O Parque Nacional de Sagarmatha foi criado a 19 de Julho de 1976 e foi considerado Património Mundial pela Unesco em 1979 devido às suas características naturais e culturais únicas. Ocupa uma área de 1148 km² abrangendo altitudes de 2845 m em Jorsale, o seu ponto mais baixo, até 8850 m de altitude, no cume do Monte Everest.

Duas áreas de proteção de natureza rígidas foram identificadas dentro do parque e são administrados como áreas imperturbadas e livres de interferência humana. As leis são impostas com ajuda militar. Foi desenvolvida uma estratégia integrada para alcançar auto-suficiência em recursos e conservação da natureza. A importância do turismo na economia local também encorajou os xerpas que vivem no parque a ajudarem a proteger área.

O parque inclui as bacias superiores dos rios Dudh Kosi e Bhote Kosi.

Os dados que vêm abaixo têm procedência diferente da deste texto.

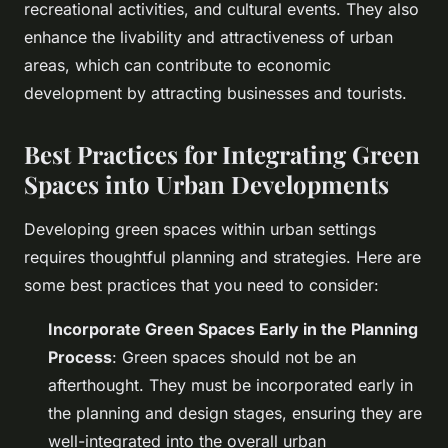
recreational activities, and cultural events. They also
enhance the livability and attractiveness of urban
areas, which can contribute to economic
development by attracting businesses and tourists.
Best Practices for Integrating Green
Spaces into Urban Developments
Developing green spaces within urban settings
requires thoughtful planning and strategies. Here are
some best practices that you need to consider:
Incorporate Green Spaces Early in the Planning
Process
: Green spaces should not be an
afterthought. They must be incorporated early in
the planning and design stages, ensuring they are
well-integrated into the overall urban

Esta é uma área de glaciares e montanhas geologicamente jovens. Os vales profundamente cortados por rochas sedimentares e granitos subjacentes escoam para sul no rio Dudh Kosi e os seus afluentes fazem parte da bacia do Rio Ganges. As bacias superiores destes rios são alimentadas através de glaciares a montante de quatro vales principais, Chukhung, Khumbu, Gokyo e Nangpa La (a maioria dos glaciares dos Himalaias tem duas a três milhas de comprimento). As montanhas têm um núcleo de granito e devem a sua altura a duas fases sucessivas de levantamento. A terra estéril acima dos 5000 m inclui 69% do parque enquanto 28% são terra de pasto e os restantes 3% são arborizados.

A vegetação nas altitudes mais baixas é dominada por florestas de pinheiros e de cicutas. Acima dos 3500 m, a floresta é composta predominantemente por abetos prateados, vidoeiros, rododendros, e árvores de junípero. Vários rododendros mostram as suas cores brilhantes na primavera. A linha das árvores está a cerca de 4500 m, onde o vidoeiro dá lugar ao junípero e a arbustos de rododendro. As diferentes zonas de vegetação do Himalaia Nepalês representadas no parque são:

Sub-Alpino Inferior, acima dos 3000 m, com florestas de pinheiros, de abetos e de abetos-juníperos;

Sub-Alpino Superior, acima dos 3600 m, com florestas de rododendro-vidoeiro;

Alpino Inferior, entre os 3800 e os 4000 m, com arbustos;

Alpino Superior, acima dos 4500 m, com relva e arbustos rasteiros.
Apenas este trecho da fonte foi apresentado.